Tgr added a comment.Wed, Sep 30, 5:37 PM

Yeah that's a cached response. You can check the live one by SSH-ing into a debug host and running something like curl -I -H 'Host: test.wikidata.org' -H 'X-Forwarded-Proto: https' 'http://mwdebug2001.codfw.wmnet/wiki/Special:EntityData/Q11.ttl?flavor=dump&revision=520357'.

Train rolled all the way back and completely undeployed wmf.11 because of the massive number of errors that were occurring even after rolling back group1.
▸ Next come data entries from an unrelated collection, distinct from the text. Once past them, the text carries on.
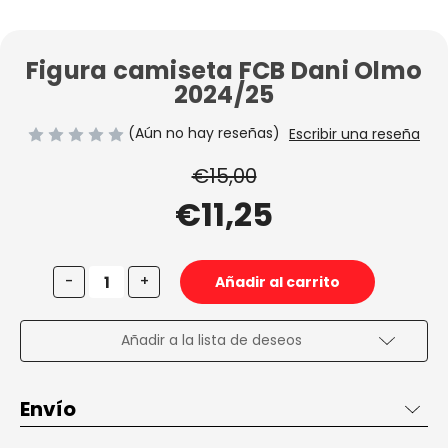
Figura camiseta FCB Dani Olmo
2024/25
(Aún no hay reseñas)
Escribir una reseña
€15,00
€11,25
Disminuir
Aumentar
-
+
la
la
cantidad
cantidad
de
de
Figura
Figura
Añadir a la lista de deseos
camiseta
camiseta
FCB
FCB
Dani
Dani
Olmo
Olmo
Envío
2024/25
2024/25
Envío de 2 a 3 días en España, gratis desde 50€ dentro de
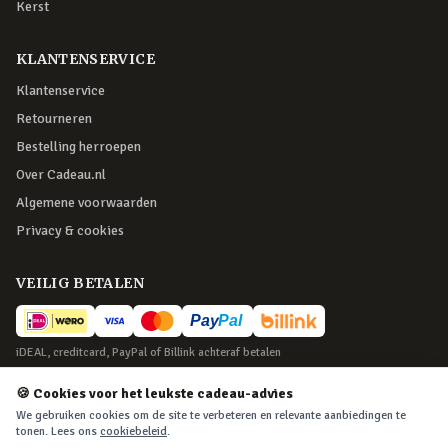
Kerst
KLANTENSERVICE
Klantenservice
Retourneren
Bestelling herroepen
Over Cadeau.nl
Algemene voorwaarden
Privacy & cookies
VEILIG BETALEN
iDEAL, creditcard, PayPal of Billink achteraf betalen
BEZORGING
🍪 Cookies voor het leukste cadeau-advies
We gebruiken cookies om de site te verbeteren en relevante aanbiedingen te
Voor 22:45 besteld, morgen in huis. Tot 365 dagen retourneren.
tonen. Lees ons
cookiebeleid
.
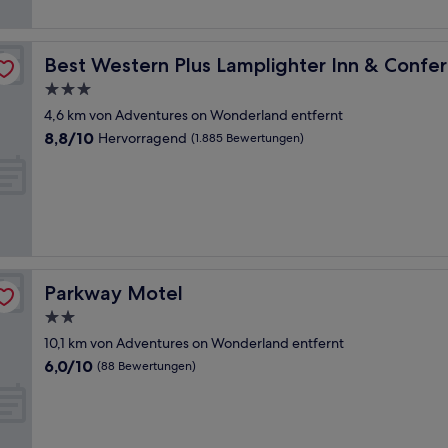
Bewertungen)
 Centre
Best Western Plus Lamplighter Inn & Conference Centr
Best Western Plus Lamplighter Inn & Confe
3.0-
Sterne-
4,6 km von Adventures on Wonderland entfernt
Unterkunft
8.8
8,8/10
Hervorragend
(1.885 Bewertungen)
von
10,
Hervorragend,
(1.885
Bewertungen)
Parkway Motel
Parkway Motel
2.0-
Sterne-
10,1 km von Adventures on Wonderland entfernt
Unterkunft
6.0
6,0/10
(88 Bewertungen)
von
10,
(88
Bewertungen)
Pchelolo added a subscriber: Pchelolo.EditedThu, Oct 1, 6:05 PM

For the ParserCache blocker, this is the chain of back ports that moves wmf.11 to the same exact state as wmf.10 and master for the parserCache: They are to be merged before deployment.

https://gerrit.wikimedia.org/r/c/mediawiki/core/+/631240/2 https://gerrit.wikimedia.org/r/c/mediawiki/core/+/631473/2

mmodell removed a subtask: Restricted Task.Thu, Oct 1, 7:25 PM

Mentioned in SAL (#wikimedia-operations) [2020-10-01T20:08:13Z] <twentyafterfour@deploy1001> Synchronized php-1.36.0-wmf.11/includes/parser/: sync ParserCache patches to unblock the train T264257 T263177 (duration: 00m 59s)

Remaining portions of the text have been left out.